Opportunities for Relationship-Building and Reparations
The tribes are eager for non-indigenous people to know that they have survived, in spite of the destructive Colonial and Federal government policies mentioned above. They remind us of that with the refrain “We are still here!” They are still fighting for their sovereignty, for their treaty rights, to defend their lands and other natural resources, to educate and provide housing and healthcare for their tribal members, and for governmental acknowledgment of their continuing tribal existence.
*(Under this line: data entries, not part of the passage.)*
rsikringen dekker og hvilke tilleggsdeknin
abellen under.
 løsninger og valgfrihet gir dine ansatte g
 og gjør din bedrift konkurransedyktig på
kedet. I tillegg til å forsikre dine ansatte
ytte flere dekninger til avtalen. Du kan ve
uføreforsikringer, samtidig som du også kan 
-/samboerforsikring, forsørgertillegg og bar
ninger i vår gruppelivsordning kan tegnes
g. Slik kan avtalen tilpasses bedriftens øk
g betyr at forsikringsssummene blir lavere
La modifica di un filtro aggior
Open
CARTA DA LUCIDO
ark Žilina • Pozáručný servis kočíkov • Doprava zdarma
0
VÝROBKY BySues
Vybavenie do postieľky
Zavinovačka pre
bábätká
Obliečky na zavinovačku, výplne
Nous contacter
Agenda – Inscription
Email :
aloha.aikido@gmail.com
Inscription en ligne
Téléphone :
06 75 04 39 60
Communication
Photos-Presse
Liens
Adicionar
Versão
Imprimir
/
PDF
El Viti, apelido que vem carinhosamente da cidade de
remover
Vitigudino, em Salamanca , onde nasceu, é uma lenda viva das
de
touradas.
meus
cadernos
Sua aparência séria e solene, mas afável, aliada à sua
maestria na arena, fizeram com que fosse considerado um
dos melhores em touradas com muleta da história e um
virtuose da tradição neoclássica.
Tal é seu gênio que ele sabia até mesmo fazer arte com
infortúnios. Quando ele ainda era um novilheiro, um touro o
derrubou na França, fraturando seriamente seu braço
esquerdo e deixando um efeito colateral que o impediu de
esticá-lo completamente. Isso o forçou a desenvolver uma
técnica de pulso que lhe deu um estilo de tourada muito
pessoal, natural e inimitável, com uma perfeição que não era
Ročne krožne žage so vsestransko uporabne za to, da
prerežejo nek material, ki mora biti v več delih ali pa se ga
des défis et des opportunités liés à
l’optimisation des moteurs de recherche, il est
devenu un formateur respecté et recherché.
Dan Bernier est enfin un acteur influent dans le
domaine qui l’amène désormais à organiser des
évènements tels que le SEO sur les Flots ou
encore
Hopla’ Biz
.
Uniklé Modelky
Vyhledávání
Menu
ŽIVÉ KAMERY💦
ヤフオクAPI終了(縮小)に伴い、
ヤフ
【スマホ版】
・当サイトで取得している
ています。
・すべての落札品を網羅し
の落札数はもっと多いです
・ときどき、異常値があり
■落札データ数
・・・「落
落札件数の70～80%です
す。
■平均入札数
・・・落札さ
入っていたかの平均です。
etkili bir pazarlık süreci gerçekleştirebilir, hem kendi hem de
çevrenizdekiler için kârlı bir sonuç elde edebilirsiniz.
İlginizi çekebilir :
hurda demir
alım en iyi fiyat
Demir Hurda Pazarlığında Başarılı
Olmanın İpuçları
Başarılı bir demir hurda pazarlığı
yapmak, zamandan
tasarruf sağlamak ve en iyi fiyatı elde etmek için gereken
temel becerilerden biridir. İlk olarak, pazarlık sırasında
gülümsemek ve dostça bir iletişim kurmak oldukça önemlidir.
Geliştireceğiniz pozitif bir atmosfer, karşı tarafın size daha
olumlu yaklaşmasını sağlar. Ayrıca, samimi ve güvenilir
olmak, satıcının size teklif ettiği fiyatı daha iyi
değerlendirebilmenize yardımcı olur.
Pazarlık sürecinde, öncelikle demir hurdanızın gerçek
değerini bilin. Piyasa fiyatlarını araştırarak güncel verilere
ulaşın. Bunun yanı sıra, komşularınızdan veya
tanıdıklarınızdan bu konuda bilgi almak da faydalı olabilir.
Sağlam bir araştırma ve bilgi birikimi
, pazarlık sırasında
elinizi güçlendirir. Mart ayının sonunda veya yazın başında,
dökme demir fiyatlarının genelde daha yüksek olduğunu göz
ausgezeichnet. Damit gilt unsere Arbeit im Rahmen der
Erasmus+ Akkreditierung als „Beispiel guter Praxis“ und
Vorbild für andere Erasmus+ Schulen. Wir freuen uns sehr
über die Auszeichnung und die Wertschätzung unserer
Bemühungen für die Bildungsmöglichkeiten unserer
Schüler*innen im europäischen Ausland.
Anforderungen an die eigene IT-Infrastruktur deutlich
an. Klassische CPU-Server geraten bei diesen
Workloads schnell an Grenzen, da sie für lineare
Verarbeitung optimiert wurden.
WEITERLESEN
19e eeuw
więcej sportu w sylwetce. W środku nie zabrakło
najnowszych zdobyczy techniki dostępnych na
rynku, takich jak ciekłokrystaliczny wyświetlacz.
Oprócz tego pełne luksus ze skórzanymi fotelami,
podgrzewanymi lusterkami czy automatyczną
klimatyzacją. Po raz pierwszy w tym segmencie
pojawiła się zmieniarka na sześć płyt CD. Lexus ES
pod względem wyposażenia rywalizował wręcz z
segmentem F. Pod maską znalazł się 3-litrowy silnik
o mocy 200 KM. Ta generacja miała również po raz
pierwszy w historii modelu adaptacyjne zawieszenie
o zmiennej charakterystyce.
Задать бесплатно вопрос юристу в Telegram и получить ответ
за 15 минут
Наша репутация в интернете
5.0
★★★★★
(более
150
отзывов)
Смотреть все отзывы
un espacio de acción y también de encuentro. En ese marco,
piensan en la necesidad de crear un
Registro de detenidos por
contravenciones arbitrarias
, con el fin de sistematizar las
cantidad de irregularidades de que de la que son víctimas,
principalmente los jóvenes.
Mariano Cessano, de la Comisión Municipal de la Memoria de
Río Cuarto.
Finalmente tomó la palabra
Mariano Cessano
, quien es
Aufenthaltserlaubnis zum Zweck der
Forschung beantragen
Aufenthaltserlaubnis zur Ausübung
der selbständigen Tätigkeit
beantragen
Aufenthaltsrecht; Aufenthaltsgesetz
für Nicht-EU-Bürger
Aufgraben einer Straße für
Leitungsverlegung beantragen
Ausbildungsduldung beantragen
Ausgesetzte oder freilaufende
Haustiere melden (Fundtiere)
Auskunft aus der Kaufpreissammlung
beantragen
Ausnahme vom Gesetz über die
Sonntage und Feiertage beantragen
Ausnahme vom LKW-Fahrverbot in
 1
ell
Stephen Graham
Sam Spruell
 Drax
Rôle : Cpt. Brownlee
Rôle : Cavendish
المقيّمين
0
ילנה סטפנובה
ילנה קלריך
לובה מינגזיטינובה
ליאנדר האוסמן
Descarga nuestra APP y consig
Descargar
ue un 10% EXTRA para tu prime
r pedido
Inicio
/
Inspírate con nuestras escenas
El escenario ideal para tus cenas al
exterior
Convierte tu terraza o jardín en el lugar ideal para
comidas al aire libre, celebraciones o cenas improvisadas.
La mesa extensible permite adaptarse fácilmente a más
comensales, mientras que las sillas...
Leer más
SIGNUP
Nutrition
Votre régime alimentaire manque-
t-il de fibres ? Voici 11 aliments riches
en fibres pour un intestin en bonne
Virginia tribes seek non-Indians to partner with them in building a resilient future for their tribal members, built upon mutual respect and interdependence. As a committee, tribes have already told us about a number of projects for which they seek the help of volunteer labor and, in some cases, financial assistance. One of the easiest ways to assist a nearby tribe is to volunteer to help at their meetings, reservation clean up days, reforesting projects, festivals, or powwows. Some local intertribal meetings in Virginia are open to the public and provide an excellent opportunity to educate oneself about issues important to indigenous peoples in our region. The Rappahannock Tribe has, for example, asked for assistance with researching the fate of some of their tribal children who were taken from their parents to attend the Federal government’s Indian boarding school at Carlisle, Pennsylvania. We have found that tribes are open to financial assistance on various projects
Education and Ongoing Commitment
The Committee believes that it will be critical to our goal of right relationship with the indigenous peoples of Virginia and beyond to better educate Meeting members and attenders on these topics. This would also help in our goal of discerning reparations/what projects to support. We are thinking in terms of offering educational events twice a year. These educational opportunities may include inviting indigenous and non-indigenous guest speakers, hosting workshops offered by Quakers who have worked closely with indigenous peoples, showing films followed by group discussion, reading books on topics of interest to indigenous peoples, etc. The education programs will help our Meeting be a more informed ally to indigenous people. We are also considering the establishment of an additional, ongoing fund for enhancing our understanding and support of indigenous peoples. A true understanding of what reparations might mean or signify to indigenous people – and to Quakers – and what form they might take comes as a result of deeper education, exploration and relationship-building by our committee and community. Well-meaningness and intention is not a solid enough foundation for our actions. This growth process would also apply to possible Meeting efforts towards land and labor acknowledgement and any statement or minute of belief, concern or solidarity.